---------- Material provided ----------
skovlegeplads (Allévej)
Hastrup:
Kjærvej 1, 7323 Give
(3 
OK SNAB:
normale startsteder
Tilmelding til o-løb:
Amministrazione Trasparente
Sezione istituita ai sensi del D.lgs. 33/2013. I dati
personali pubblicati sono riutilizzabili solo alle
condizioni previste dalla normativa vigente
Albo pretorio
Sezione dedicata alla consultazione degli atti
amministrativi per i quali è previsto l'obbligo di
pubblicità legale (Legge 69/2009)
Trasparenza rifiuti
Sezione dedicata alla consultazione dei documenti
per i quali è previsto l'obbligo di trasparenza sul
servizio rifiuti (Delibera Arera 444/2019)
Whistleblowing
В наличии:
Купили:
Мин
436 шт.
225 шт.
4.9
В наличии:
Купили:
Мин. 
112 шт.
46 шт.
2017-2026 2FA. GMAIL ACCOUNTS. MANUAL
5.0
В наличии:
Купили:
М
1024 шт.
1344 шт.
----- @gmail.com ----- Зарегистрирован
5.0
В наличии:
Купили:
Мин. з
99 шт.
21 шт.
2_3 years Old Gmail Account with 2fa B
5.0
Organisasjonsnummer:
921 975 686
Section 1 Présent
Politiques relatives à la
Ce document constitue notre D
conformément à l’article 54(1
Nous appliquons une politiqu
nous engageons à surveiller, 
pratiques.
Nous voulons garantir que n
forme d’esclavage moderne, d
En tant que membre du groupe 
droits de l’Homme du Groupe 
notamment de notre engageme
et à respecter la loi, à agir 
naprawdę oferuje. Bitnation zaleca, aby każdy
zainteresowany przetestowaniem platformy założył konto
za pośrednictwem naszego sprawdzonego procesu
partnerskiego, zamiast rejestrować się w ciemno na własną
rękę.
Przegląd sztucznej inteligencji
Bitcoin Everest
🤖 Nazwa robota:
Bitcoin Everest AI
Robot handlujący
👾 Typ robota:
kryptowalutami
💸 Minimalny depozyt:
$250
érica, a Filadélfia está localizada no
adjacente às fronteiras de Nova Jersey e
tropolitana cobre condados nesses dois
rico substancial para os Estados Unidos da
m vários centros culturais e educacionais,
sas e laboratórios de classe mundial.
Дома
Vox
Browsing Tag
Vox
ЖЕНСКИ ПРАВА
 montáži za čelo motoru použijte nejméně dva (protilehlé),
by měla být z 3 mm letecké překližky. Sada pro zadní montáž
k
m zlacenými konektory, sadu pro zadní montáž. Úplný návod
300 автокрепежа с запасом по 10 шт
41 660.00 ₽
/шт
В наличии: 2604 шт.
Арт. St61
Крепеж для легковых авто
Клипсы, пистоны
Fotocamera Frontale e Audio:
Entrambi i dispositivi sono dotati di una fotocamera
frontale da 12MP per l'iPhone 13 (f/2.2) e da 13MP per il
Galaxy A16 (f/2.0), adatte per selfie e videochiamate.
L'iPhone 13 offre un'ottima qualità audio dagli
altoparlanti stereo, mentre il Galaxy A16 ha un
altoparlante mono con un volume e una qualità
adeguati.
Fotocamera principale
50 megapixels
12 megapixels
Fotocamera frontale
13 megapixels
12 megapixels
----------
(What is needed) The lines to report are those in the material above that contain the word "qualità"; copy every one of them.

(Task output)
L'iPhone 13 offre un'ottima qualità audio dagli
altoparlante mono con un volume e una qualità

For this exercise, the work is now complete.